_Your instructions_
Transcribe all the records exactly and omit any images they hold.

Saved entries
..............................

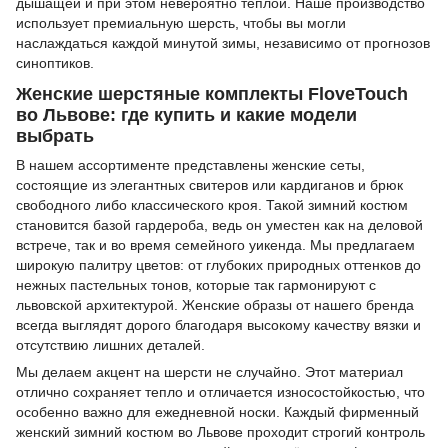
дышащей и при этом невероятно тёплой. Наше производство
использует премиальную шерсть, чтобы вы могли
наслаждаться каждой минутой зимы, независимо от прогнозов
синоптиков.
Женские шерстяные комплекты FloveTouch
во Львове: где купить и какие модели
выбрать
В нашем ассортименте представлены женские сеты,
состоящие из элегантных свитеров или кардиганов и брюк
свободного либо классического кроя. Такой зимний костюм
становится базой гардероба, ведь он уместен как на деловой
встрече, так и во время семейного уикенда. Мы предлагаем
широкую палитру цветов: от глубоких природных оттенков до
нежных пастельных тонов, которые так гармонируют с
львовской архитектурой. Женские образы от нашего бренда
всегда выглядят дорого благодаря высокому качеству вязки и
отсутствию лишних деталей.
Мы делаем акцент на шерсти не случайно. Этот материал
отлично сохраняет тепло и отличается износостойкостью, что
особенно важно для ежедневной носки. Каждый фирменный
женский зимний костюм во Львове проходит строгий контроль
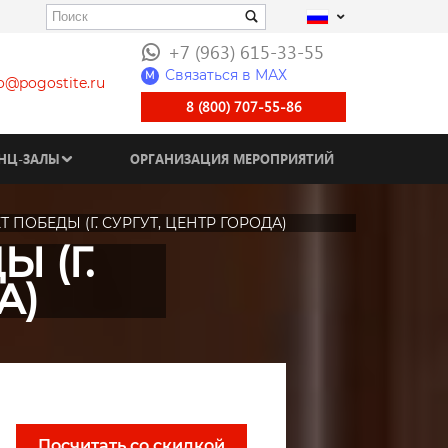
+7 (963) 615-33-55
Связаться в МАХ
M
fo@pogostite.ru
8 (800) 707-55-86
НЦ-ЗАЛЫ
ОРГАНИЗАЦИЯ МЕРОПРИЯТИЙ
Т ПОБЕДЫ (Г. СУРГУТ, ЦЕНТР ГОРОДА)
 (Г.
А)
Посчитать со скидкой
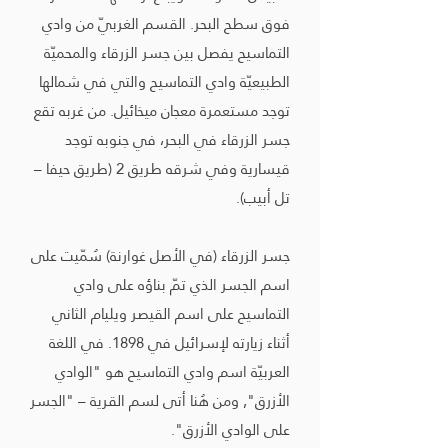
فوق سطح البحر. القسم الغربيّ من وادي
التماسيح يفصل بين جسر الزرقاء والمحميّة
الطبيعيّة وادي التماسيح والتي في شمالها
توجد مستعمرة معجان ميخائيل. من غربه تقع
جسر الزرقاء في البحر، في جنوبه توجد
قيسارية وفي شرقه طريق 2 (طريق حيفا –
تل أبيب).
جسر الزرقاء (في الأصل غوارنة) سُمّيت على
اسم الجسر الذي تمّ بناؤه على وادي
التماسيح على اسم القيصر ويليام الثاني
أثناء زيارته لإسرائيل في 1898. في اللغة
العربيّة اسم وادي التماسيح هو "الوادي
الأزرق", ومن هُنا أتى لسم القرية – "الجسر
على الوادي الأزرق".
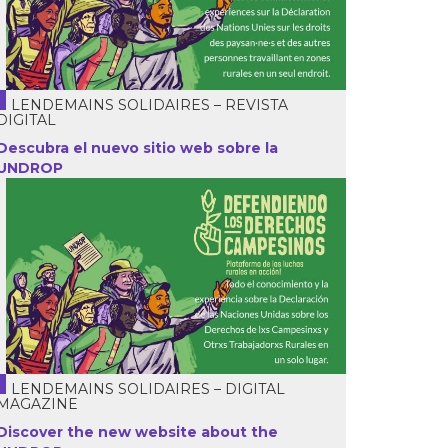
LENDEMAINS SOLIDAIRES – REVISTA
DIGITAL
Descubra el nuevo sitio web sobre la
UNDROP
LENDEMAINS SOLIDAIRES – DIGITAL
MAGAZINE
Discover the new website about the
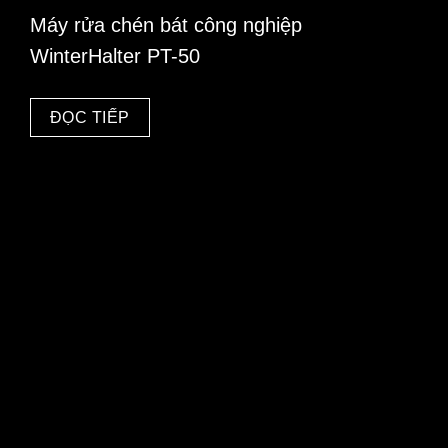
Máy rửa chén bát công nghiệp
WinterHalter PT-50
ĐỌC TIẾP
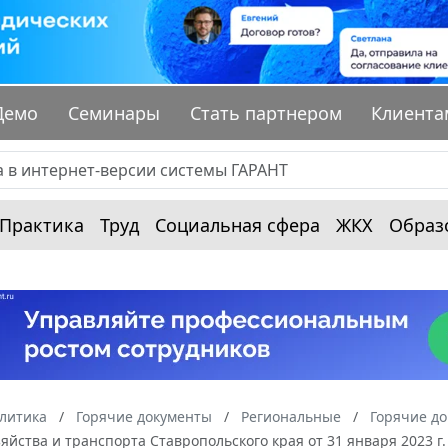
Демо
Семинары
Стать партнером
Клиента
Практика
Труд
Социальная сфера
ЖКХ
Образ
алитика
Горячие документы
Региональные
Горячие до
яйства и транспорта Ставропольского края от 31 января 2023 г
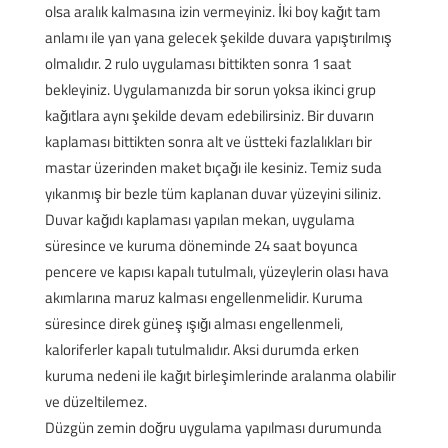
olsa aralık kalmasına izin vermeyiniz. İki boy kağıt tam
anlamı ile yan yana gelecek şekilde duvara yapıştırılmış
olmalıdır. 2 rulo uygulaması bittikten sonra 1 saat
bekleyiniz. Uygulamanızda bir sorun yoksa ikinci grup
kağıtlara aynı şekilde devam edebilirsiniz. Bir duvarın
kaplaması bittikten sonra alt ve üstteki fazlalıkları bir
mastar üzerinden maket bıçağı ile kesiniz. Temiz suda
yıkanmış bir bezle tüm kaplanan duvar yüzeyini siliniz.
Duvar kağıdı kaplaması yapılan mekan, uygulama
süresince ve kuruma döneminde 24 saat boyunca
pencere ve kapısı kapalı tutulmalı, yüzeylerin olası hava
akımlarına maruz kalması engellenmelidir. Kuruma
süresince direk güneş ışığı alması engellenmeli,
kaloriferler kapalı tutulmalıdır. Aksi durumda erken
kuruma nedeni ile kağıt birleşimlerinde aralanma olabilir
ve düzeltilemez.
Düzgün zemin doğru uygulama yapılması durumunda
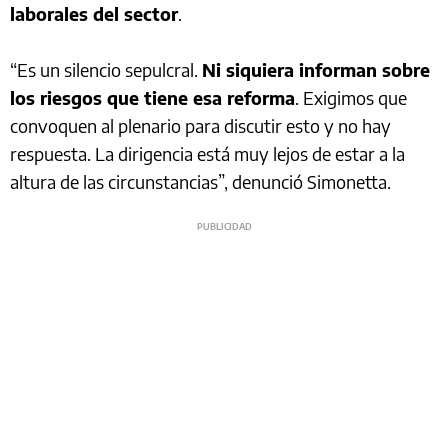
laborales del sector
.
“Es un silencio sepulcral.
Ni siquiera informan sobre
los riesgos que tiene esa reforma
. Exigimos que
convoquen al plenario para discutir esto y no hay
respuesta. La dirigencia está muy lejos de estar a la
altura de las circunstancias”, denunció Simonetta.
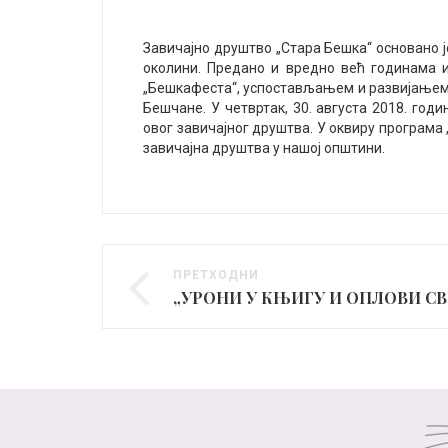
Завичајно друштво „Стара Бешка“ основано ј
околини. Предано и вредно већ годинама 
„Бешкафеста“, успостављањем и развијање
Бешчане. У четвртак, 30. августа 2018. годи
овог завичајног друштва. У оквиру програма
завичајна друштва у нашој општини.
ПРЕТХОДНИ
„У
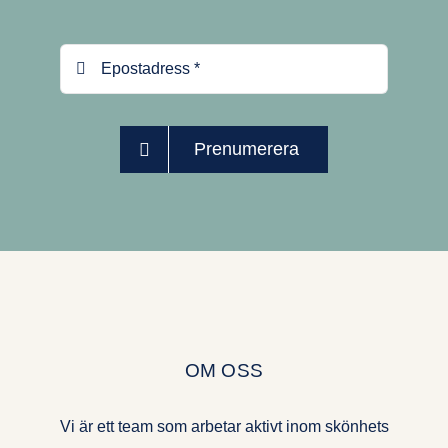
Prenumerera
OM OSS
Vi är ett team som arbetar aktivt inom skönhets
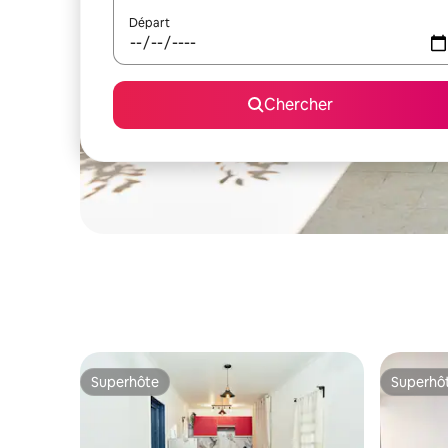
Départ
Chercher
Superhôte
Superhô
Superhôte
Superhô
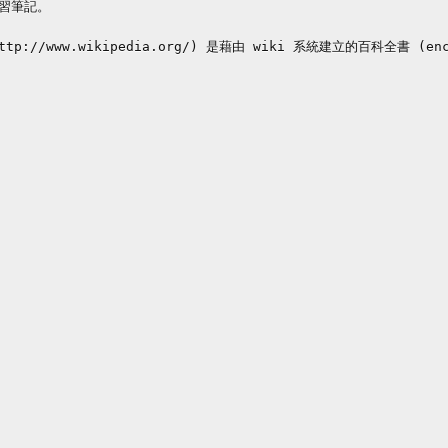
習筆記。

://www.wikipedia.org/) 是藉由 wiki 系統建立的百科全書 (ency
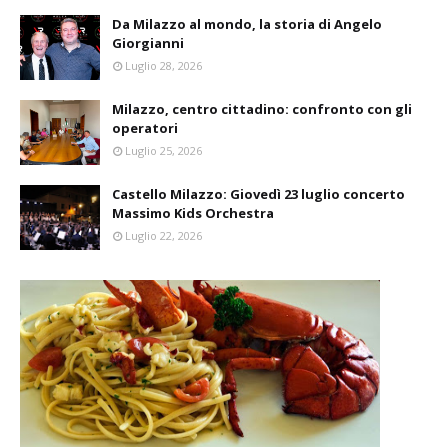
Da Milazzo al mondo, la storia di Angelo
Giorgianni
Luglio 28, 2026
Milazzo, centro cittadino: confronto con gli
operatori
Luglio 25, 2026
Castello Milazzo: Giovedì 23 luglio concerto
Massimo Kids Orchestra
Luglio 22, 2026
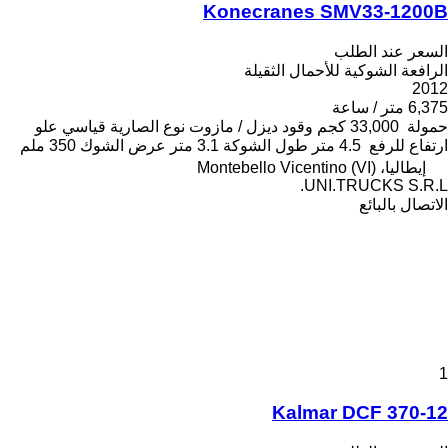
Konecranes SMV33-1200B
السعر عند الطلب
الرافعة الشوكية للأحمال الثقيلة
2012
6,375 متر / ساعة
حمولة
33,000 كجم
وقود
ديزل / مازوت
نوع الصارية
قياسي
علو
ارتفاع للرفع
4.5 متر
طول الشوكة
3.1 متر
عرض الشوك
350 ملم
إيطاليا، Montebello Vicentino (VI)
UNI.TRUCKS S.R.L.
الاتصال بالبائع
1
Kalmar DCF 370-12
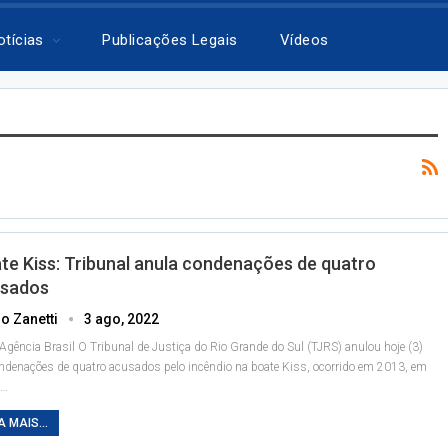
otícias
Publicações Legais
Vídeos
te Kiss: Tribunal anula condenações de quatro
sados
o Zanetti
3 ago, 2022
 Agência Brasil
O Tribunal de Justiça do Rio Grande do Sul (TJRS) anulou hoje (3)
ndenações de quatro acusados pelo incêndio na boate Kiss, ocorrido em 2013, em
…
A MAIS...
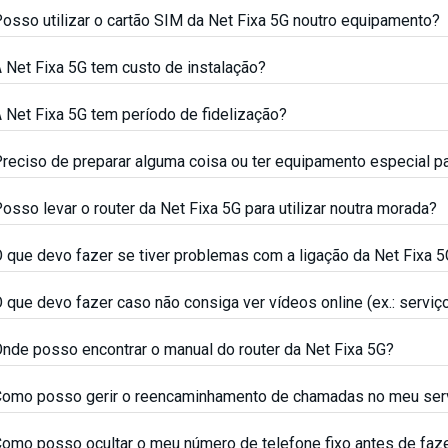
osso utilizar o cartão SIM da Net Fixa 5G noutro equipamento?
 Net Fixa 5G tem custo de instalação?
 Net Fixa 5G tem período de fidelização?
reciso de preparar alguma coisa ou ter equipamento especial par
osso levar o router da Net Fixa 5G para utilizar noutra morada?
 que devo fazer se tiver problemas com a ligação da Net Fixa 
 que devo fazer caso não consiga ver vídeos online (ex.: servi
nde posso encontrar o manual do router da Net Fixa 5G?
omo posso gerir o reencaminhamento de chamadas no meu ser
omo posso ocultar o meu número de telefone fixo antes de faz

..............................

_Answer to the exercise_
дышащей и при этом невероятно тёплой. Наше производство
использует премиальную шерсть, чтобы вы могли
наслаждаться каждой минутой зимы, независимо от прогнозов
синоптиков.
Женские шерстяные комплекты FloveTouch
во Львове: где купить и какие модели
выбрать
В нашем ассортименте представлены женские сеты,
состоящие из элегантных свитеров или кардиганов и брюк
свободного либо классического кроя. Такой зимний костюм
становится базой гардероба, ведь он уместен как на деловой
встрече, так и во время семейного уикенда. Мы предлагаем
широкую палитру цветов: от глубоких природных оттенков до
нежных пастельных тонов, которые так гармонируют с
львовской архитектурой. Женские образы от нашего бренда
всегда выглядят дорого благодаря высокому качеству вязки и
отсутствию лишних деталей.
Мы делаем акцент на шерсти не случайно. Этот материал
отлично сохраняет тепло и отличается износостойкостью, что
особенно важно для ежедневной носки. Каждый фирменный
женский зимний костюм во Львове проходит строгий контроль
+7 (963) 615-33-55
Связаться в МАХ
M
fo@pogostite.ru
8 (800) 707-55-86
НЦ-ЗАЛЫ
ОРГАНИЗАЦИЯ МЕРОПРИЯТИЙ
Т ПОБЕДЫ (Г. СУРГУТ, ЦЕНТР ГОРОДА)
 (Г.
А)
Посчитать со скидкой
فوق سطح البحر. القسم الغربيّ من وادي
التماسيح يفصل بين جسر الزرقاء والمحميّة
الطبيعيّة وادي التماسيح والتي في شمالها
توجد مستعمرة معجان ميخائيل. من غربه تقع
جسر الزرقاء في البحر، في جنوبه توجد
قيسارية وفي شرقه طريق 2 (طريق حيفا –
تل أبيب).
جسر الزرقاء (في الأصل غوارنة) سُمّيت على
اسم الجسر الذي تمّ بناؤه على وادي
التماسيح على اسم القيصر ويليام الثاني
أثناء زيارته لإسرائيل في 1898. في اللغة
العربيّة اسم وادي التماسيح هو "الوادي
الأزرق", ومن هُنا أتى لسم القرية – "الجسر
على الوادي الأزرق".
LENDEMAINS SOLIDAIRES – REVISTA
DIGITAL
Descubra el nuevo sitio web sobre la
UNDROP
LENDEMAINS SOLIDAIRES – DIGITAL
MAGAZINE
Discover the new website about the
Máy rửa chén bát công nghiệp
WinterHalter PT-50
ĐỌC TIẾP
Демо
Семинары
Стать партнером
Клиента
Практика
Труд
Социальная сфера
ЖКХ
Образ
алитика
Горячие документы
Региональные
Горячие до
яйства и транспорта Ставропольского края от 31 января 2023 г
olsa aralık kalmasına izin vermeyiniz. İki boy kağıt tam
anlamı ile yan yana gelecek şekilde duvara yapıştırılmış
olmalıdır. 2 rulo uygulaması bittikten sonra 1 saat
bekleyiniz. Uygulamanızda bir sorun yoksa ikinci grup
kağıtlara aynı şekilde devam edebilirsiniz. Bir duvarın
kaplaması bittikten sonra alt ve üstteki fazlalıkları bir
mastar üzerinden maket bıçağı ile kesiniz. Temiz suda
yıkanmış bir bezle tüm kaplanan duvar yüzeyini siliniz.
Duvar kağıdı kaplaması yapılan mekan, uygulama
süresince ve kuruma döneminde 24 saat boyunca
pencere ve kapısı kapalı tutulmalı, yüzeylerin olası hava
akımlarına maruz kalması engellenmelidir. Kuruma
süresince direk güneş ışığı alması engellenmeli,
kaloriferler kapalı tutulmalıdır. Aksi durumda erken
kuruma nedeni ile kağıt birleşimlerinde aralanma olabilir
ve düzeltilemez.
Düzgün zemin doğru uygulama yapılması durumunda
laborales del sector
.
“Es un silencio sepulcral.
Ni siquiera informan sobre
los riesgos que tiene esa reforma
. Exigimos que
convoquen al plenario para discutir esto y no hay
respuesta. La dirigencia está muy lejos de estar a la
altura de las circunstancias”, denunció Simonetta.
Завичајно друштво „Стара Бешка“ основано ј
околини. Предано и вредно већ годинама 
„Бешкафеста“, успостављањем и развијање
Бешчане. У четвртак, 30. августа 2018. годи
овог завичајног друштва. У оквиру програма
завичајна друштва у нашој општини.
ПРЕТХОДНИ
„У
Prenumerera
OM OSS
Vi är ett team som arbetar aktivt inom skönhets
Départ
Chercher
Superhôte
Superhô
Superhôte
Superhô
習筆記。

://www.wikipedia.org/) 是藉由 wiki 系統建立的百科全書 (ency
Da Milazzo al mondo, la storia di Angelo
Giorgianni
Luglio 28, 2026
Milazzo, centro cittadino: confronto con gli
operatori
Luglio 25, 2026
Castello Milazzo: Giovedì 23 luglio concerto
Massimo Kids Orchestra
Luglio 22, 2026
Konecranes SMV33-1200B
السعر عند الطلب
الرافعة الشوكية للأحمال الثقيلة
2012
6,375 متر / ساعة
حمولة
33,000 كجم
وقود
ديزل / مازوت
نوع الصارية
قياسي
علو
ارتفاع للرفع
4.5 متر
طول الشوكة
3.1 متر
عرض الشوك
350 ملم
إيطاليا، Montebello Vicentino (VI)
UNI.TRUCKS S.R.L.
الاتصال بالبائع
1
Kalmar DCF 370-12
otícias
Publicações Legais
Vídeos
te Kiss: Tribunal anula condenações de quatro
sados
o Zanetti
3 ago, 2022
 Agência Brasil
O Tribunal de Justiça do Rio Grande do Sul (TJRS) anulou hoje (3)
ndenações de quatro acusados pelo incêndio na boate Kiss, ocorrido em 2013, em
…
A MAIS...
osso utilizar o cartão SIM da Net Fixa 5G noutro equipamento?
 Net Fixa 5G tem custo de instalação?
 Net Fixa 5G tem período de fidelização?
reciso de preparar alguma coisa ou ter equipamento especial par
osso levar o router da Net Fixa 5G para utilizar noutra morada?
 que devo fazer se tiver problemas com a ligação da Net Fixa 
 que devo fazer caso não consiga ver vídeos online (ex.: servi
nde posso encontrar o manual do router da Net Fixa 5G?
omo posso gerir o reencaminhamento de chamadas no meu ser
omo posso ocultar o meu número de telefone fixo antes de faz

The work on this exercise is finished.